▶ What the task requires
Each record, exactly as written, should be printed again.

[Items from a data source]
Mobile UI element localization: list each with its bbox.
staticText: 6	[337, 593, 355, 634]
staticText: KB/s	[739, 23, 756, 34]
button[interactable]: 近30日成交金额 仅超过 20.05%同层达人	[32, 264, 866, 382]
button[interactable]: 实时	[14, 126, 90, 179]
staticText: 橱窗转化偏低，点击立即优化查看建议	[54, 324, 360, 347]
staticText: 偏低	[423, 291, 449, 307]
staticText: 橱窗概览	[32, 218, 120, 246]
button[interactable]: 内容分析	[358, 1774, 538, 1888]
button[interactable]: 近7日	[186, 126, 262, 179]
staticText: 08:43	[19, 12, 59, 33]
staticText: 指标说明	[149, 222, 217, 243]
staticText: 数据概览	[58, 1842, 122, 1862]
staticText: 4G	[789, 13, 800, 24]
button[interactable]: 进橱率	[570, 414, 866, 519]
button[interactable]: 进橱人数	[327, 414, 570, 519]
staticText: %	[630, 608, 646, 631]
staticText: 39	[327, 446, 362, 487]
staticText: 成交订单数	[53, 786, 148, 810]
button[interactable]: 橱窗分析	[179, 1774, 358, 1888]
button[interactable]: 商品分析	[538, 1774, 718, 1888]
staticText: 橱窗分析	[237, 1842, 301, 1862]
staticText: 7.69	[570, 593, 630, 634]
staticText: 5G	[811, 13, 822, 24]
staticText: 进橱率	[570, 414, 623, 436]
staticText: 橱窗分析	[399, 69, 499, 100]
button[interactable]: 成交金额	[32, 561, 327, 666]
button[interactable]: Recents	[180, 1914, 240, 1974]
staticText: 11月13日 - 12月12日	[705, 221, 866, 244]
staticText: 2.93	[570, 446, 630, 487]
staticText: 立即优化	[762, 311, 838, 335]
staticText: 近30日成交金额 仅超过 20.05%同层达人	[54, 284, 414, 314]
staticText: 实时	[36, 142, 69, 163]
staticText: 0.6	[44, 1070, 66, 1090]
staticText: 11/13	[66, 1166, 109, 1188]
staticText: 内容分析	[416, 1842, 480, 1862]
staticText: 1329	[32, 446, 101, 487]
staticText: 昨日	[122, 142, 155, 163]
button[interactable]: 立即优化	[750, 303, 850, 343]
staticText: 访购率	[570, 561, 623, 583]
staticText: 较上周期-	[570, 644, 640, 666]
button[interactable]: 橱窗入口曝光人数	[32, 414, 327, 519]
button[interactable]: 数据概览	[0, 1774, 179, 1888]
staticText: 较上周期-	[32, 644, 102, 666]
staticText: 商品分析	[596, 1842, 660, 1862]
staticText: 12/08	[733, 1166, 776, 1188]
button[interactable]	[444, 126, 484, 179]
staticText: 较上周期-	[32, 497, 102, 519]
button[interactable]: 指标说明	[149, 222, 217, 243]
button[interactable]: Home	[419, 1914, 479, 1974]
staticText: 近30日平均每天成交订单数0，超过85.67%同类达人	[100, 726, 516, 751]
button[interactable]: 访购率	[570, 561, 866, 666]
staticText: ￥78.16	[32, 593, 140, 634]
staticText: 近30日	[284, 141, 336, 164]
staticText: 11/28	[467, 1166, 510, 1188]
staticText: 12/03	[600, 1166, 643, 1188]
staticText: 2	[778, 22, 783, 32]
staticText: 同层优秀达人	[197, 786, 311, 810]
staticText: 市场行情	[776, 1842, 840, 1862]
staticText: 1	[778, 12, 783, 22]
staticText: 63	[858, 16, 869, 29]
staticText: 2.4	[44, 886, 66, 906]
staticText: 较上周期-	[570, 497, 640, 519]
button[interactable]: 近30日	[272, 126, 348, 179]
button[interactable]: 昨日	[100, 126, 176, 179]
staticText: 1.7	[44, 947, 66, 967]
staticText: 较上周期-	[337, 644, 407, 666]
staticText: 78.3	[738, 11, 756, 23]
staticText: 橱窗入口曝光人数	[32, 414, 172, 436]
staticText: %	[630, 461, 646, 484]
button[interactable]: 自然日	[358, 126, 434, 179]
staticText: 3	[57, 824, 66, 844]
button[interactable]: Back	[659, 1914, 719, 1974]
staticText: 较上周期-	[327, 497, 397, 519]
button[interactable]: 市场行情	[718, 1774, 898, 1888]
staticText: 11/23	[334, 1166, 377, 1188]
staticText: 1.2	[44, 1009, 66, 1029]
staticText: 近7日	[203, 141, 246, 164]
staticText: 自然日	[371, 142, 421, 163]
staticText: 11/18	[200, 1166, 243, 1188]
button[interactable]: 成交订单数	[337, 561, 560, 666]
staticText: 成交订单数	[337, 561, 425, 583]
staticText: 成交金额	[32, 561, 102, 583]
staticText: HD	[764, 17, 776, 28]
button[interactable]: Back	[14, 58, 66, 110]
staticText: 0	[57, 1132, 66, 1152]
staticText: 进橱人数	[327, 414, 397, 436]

▶ Exercise solution
Mobile UI element localization: list each with its bbox.
staticText: 6	[337, 593, 355, 634]
staticText: KB/s	[739, 23, 756, 34]
button[interactable]: 近30日成交金额 仅超过 20.05%同层达人	[32, 264, 866, 382]
button[interactable]: 实时	[14, 126, 90, 179]
staticText: 橱窗转化偏低，点击立即优化查看建议	[54, 324, 360, 347]
staticText: 偏低	[423, 291, 449, 307]
staticText: 橱窗概览	[32, 218, 120, 246]
button[interactable]: 内容分析	[358, 1774, 538, 1888]
button[interactable]: 近7日	[186, 126, 262, 179]
staticText: 08:43	[19, 12, 59, 33]
staticText: 指标说明	[149, 222, 217, 243]
staticText: 数据概览	[58, 1842, 122, 1862]
staticText: 4G	[789, 13, 800, 24]
button[interactable]: 进橱率	[570, 414, 866, 519]
button[interactable]: 进橱人数	[327, 414, 570, 519]
staticText: %	[630, 608, 646, 631]
staticText: 39	[327, 446, 362, 487]
staticText: 成交订单数	[53, 786, 148, 810]
button[interactable]: 橱窗分析	[179, 1774, 358, 1888]
button[interactable]: 商品分析	[538, 1774, 718, 1888]
staticText: 橱窗分析	[237, 1842, 301, 1862]
staticText: 7.69	[570, 593, 630, 634]
staticText: 5G	[811, 13, 822, 24]
staticText: 进橱率	[570, 414, 623, 436]
staticText: 橱窗分析	[399, 69, 499, 100]
button[interactable]: 成交金额	[32, 561, 327, 666]
button[interactable]: Recents	[180, 1914, 240, 1974]
staticText: 11月13日 - 12月12日	[705, 221, 866, 244]
staticText: 2.93	[570, 446, 630, 487]
staticText: 立即优化	[762, 311, 838, 335]
staticText: 近30日成交金额 仅超过 20.05%同层达人	[54, 284, 414, 314]
staticText: 实时	[36, 142, 69, 163]
staticText: 0.6	[44, 1070, 66, 1090]
staticText: 11/13	[66, 1166, 109, 1188]
staticText: 内容分析	[416, 1842, 480, 1862]
staticText: 1329	[32, 446, 101, 487]
staticText: 昨日	[122, 142, 155, 163]
button[interactable]: 立即优化	[750, 303, 850, 343]
staticText: 访购率	[570, 561, 623, 583]
staticText: 较上周期-	[570, 644, 640, 666]
button[interactable]: 橱窗入口曝光人数	[32, 414, 327, 519]
button[interactable]: 数据概览	[0, 1774, 179, 1888]
staticText: 较上周期-	[32, 644, 102, 666]
staticText: 商品分析	[596, 1842, 660, 1862]
staticText: 12/08	[733, 1166, 776, 1188]
button[interactable]	[444, 126, 484, 179]
staticText: 较上周期-	[32, 497, 102, 519]
button[interactable]: 指标说明	[149, 222, 217, 243]
button[interactable]: Home	[419, 1914, 479, 1974]
staticText: 近30日平均每天成交订单数0，超过85.67%同类达人	[100, 726, 516, 751]
button[interactable]: 访购率	[570, 561, 866, 666]
staticText: ￥78.16	[32, 593, 140, 634]
staticText: 近30日	[284, 141, 336, 164]
staticText: 11/28	[467, 1166, 510, 1188]
staticText: 12/03	[600, 1166, 643, 1188]
staticText: 2	[778, 22, 783, 32]
staticText: 同层优秀达人	[197, 786, 311, 810]
staticText: 市场行情	[776, 1842, 840, 1862]
staticText: 1	[778, 12, 783, 22]
staticText: 63	[858, 16, 869, 29]
staticText: 2.4	[44, 886, 66, 906]
staticText: 较上周期-	[570, 497, 640, 519]
button[interactable]: 近30日	[272, 126, 348, 179]
button[interactable]: 昨日	[100, 126, 176, 179]
staticText: 1.7	[44, 947, 66, 967]
staticText: 较上周期-	[337, 644, 407, 666]
staticText: 78.3	[738, 11, 756, 23]
staticText: 橱窗入口曝光人数	[32, 414, 172, 436]
staticText: %	[630, 461, 646, 484]
button[interactable]: 自然日	[358, 126, 434, 179]
staticText: 3	[57, 824, 66, 844]
button[interactable]: Back	[659, 1914, 719, 1974]
staticText: 较上周期-	[327, 497, 397, 519]
button[interactable]: 市场行情	[718, 1774, 898, 1888]
staticText: 11/23	[334, 1166, 377, 1188]
staticText: 1.2	[44, 1009, 66, 1029]
staticText: 近7日	[203, 141, 246, 164]
staticText: 自然日	[371, 142, 421, 163]
staticText: 11/18	[200, 1166, 243, 1188]
button[interactable]: 成交订单数	[337, 561, 560, 666]
staticText: 成交订单数	[337, 561, 425, 583]
staticText: 成交金额	[32, 561, 102, 583]
staticText: HD	[764, 17, 776, 28]
button[interactable]: Back	[14, 58, 66, 110]
staticText: 0	[57, 1132, 66, 1152]
staticText: 进橱人数	[327, 414, 397, 436]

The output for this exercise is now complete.